= Honor C. Appleton =

British illustrator of children's books

Illustration by Honor C. Appleton from Dumpy Proverbs, 1903

Honor Charlotte Appleton (1879–1951) was a British illustrator of children's books, including The Children's Alice. She had a delicate watercolour style, influenced by Kate Greenaway and others.

==Biography==
She was born in Brighton, on the south coast of England, on 4 February 1879, to John Hoblyn Appleton (1833-1881), a parish priest, and Georgina Rachel Maud Appleton nee Wilkie (1856-1939) and lived in nearby Hove most of her life. She had two sisters and a brother. She studied art at the Kensington School, Frank Calderon's School of Animal Painting and the Royal Academy of Arts.

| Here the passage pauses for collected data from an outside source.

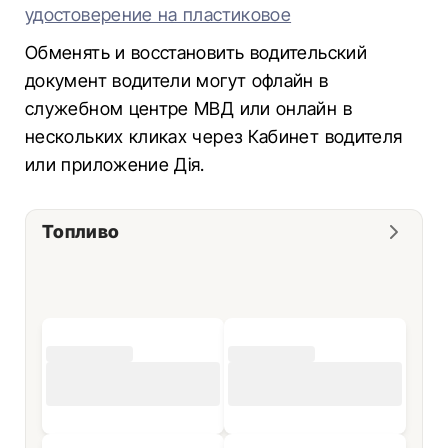
удостоверение на пластиковое
Обменять и восстановить водительский
документ водители могут офлайн в
служебном центре МВД или онлайн в
нескольких кликах через Кабинет водителя
или приложение Дія.
Топливо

She died at the Brooklands Nursing Home at Haywards Heath on 30 December 1951. She never married. Appleton left an estate valued at £9302 15s 5d.

==Works==
Appleton illustrated more than 150 books in the course of her career. They included the fairytales of Charles Perrault and Hans Christian Andersen, William Blake's Songs of Innocence and a retold version of Alice's Adventures in Wonderland, The Children's Alice.

Her watercolours were exhibited at the Royal Academy, and there was a memorial exhibition of her work at Hove Library in 1952.